O coordenador do Observatório Europeu das Prisões em Portugal considerou hoje "um problema grave" a sobrelotação nas cadeias portuguesas, que, aliada à crise financeira, poderá levar a distúrbios.

Numa conferência de imprensa de apresentação do recém-criado Observatório Europeu das Prisões, António Pedro Dores comentou o relatório do Comité Europeu para a Prevenção da Tortura, que recomendou às autoridades portuguesas que encontrem soluções para erradicar a sobrelotação nas prisões.

"Temos uma sobrelotação galopante outra vez", disse aos jornalistas o investigador do ISCTE, que comparou a atual situação das cadeias portuguesas com o que se passou em 1997, altura em que as prisões estavam cheias, aumentou a taxa de mortalidade e registou-se "graves problema de ordem".

Para António Pedro Dores, a sobrelotação das cadeias é um problema grave do ponto de vista da pressão dos prisioneiros, sendo também "complicado numa altura de contenção financeira".

O sociólogo adiantou que lhe chegam relatos de presos que passam fome, de falta de equipamentos básicos, como camas e roupas, e produtos de higiene.
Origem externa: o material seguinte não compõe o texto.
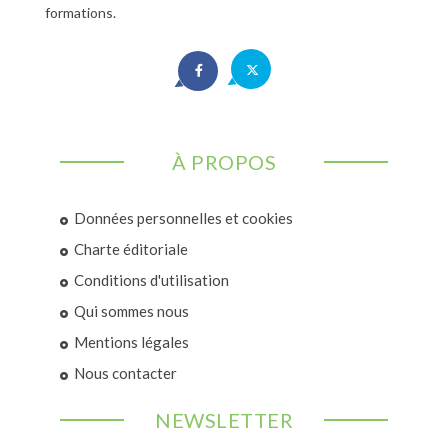
formations.
À PROPOS
Données personnelles et cookies
Charte éditoriale
Conditions d'utilisation
Qui sommes nous
Mentions légales
Nous contacter
NEWSLETTER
António Pedro Dores disse também que se corre o risco de ocorreram problemas de ordem pública nas prisões devido à sobrelotação, a que se juntam a crise financeira e o aumento de tensão social.

O investigador do ISCTE sublinhou igualmente que é necessário observar o que se está a passar no sistema prisional, tanto por razões humanitárias, como de justiça.
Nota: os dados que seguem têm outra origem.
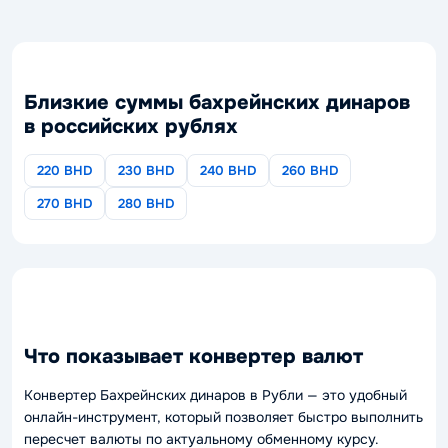
Близкие суммы бахрейнских динаров
в российских рублях
220 BHD
230 BHD
240 BHD
260 BHD
270 BHD
280 BHD
Что показывает конвертер валют
Конвертер Бахрейнских динаров в Рубли — это удобный
онлайн-инструмент, который позволяет быстро выполнить
пересчет валюты по актуальному обменному курсу.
"Não é possível que existam espaços tão securitários, como as prisões, que ninguém sabe o que se lá passa", afirmou, acrescentando que o relatório dos peritos do Conselho da Europa aborda a falta de inspeção e visitas aos estabelecimentos prisionais.

Criado em janeiro, o Observatório Europeu das Prisões é financiado pela Comissão Europeia e opera em Espanha, França, Grã-Bretanha, Grécia, Itália, Letónia, Polónia e Portugal.

O projeto tem a duração de dois anos e pretende melhorar as condições de detenções nesses países europeus através da realização de estudos sobre o sistema prisional e troca de boas-práticas.